0
votes

I have some doubts regarding the values of Spark executor, driver, executor cores, executor memory.

  1. If there are no applications running on a cluster,if you are submitting a job what is the default values of Spark executor, executor core, executor memory it will be taken ?
  2. If we want to calculate the values of Spark executor, executor core, executor memory that are needed for a job that you want to submit, how will you do that ?
2

2 Answers

1
votes

Avishek's answer covered about default values. I will put light on calculating optimum values. Lets take an example,

Example : 6 nodes, each with 16 cores and 64Gb RAM

Each executor is JVM instance. So multiple executors can be executed on node.

Lets start with choosing number of cores per executor:

Number of cores = Concurrent tasks as executor can run 

One may think if there is higher concurrency, performance will be better. However, experiments have shown that spark jobs perform well when the number of cores = 5.

If number of cores > 5, it leads to poor performance.

Note that 1 core and 1 Gb is needed for OS and Hadoop Daemons.

Now, calculate number of executors:

As discussed earlier, there are 15 cores available for each node and we are planning for 5 cores per executors.

Thus number of executors per node = 15/5 = 3
Total number of executors = 3*6 = 18

Out of all executors, 1 executor is needed for AM management by YARN.
Thus, final executors count = 18-1 = 17 executors.

Memory Per Executor:

Executor per node = 3
RAM available per node = 63 Gb (as 1Gb is needed for OS and Hadoop Daemon)
Memory per executor = 63/3 = 21 Gb.

Some memory overhead is required by spark. Which is max(384, 7% of memory per executor).
Thus, 7% of 21 = 1.47
As 1.47Gb > 384Mb, subtract 1.47 from 21.
Hence, 21 - 1.47 ~ 19 Gb

Final numbers:

Executors - 17, Cores 5, Executor Memory - 19 GB

Note:

1. Sometimes one may feel to allocate lesser memory than 19 Gb. As memory decreases, the number of executors will increase and the number of cores will decrease. As discussed earlier, number of cores = 5 is best value. However, if you reduce it will still give good results. Just dont exceed value beyond 5.

2. Memory per executor should be less than 40 else there will be a considerable GC overhead.
0
votes

If there are no applications running on a cluster,if you are submitting a job what is the default values of Spark executor, executor core, executor memory it will be taken ?

Default values are stored in spark-defaults.conf in the cluster where spark is installed. So you can verify the values. Generally the default values are.

To check the default values. Please refer to this document

If we want to calculate the values of Spark executor, executor core, executor memory that are needed for a job that you want to submit, how will you do that ?

Depends on following things

  1. what type of job you have, i.e it is shuffle intensive or only map operation. If it is shuffle you probably need more memory.

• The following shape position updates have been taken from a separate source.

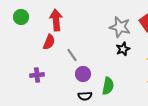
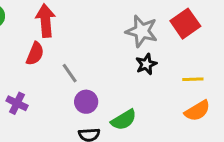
purple cross: (37, 75) -> (17, 103), turned 32
green semicircle: (108, 86) -> (124, 120), turned 48

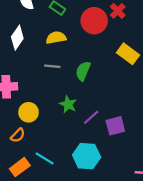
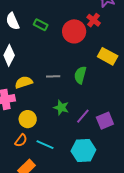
yellow semicircle: (56, 38) -> (24, 82), moved
gray line: (52, 66) -> (53, 76), moved
green semicircle: (83, 71) -> (80, 75), moved
cyan line: (45, 158) -> (45, 145), moved

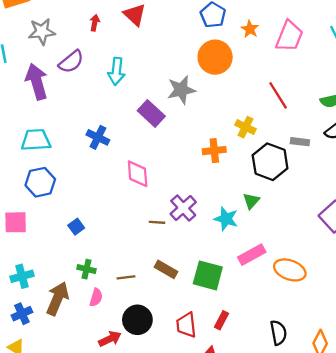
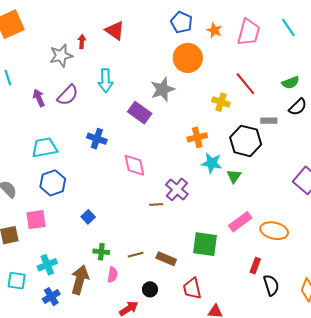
gray star: (42, 32) -> (61, 56), moved
purple semicircle: (71, 62) -> (68, 95), moved
purple arrow: (37, 82) -> (39, 98), size x0.6
yellow cross: (245, 127) -> (221, 102), moved
cyan star: (226, 219) -> (212, 163), moved
brown rectangle: (166, 269) -> (166, 259), moved
black circle: (137, 320) -> (150, 289), size x0.6
red rectangle: (222, 320) -> (255, 266), moved

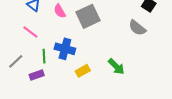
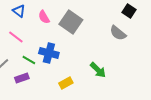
gray square: (88, 16) -> (71, 22), turned -30
green line: (44, 56) -> (29, 60), turned -56
yellow rectangle: (83, 71) -> (66, 83), moved

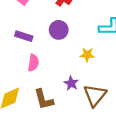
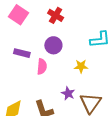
pink semicircle: (33, 63) -> (42, 67), moved

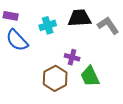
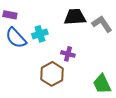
cyan cross: (48, 25) -> (40, 34), moved
green trapezoid: (90, 76) -> (102, 84), moved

  2. Data size, bigger the data size bigger the memory usage

  3. Cluster constraints. How much memory can you afford.

Based on these factors you need to start with some numbers and then looking at the spark UI you need to understand the bottleneck and increase or decrease the memory footprint.

One caution keeping executor memory more than 40G could be coulter productive because JVM GC becomes slower. Also having too many cores might slowdown the process.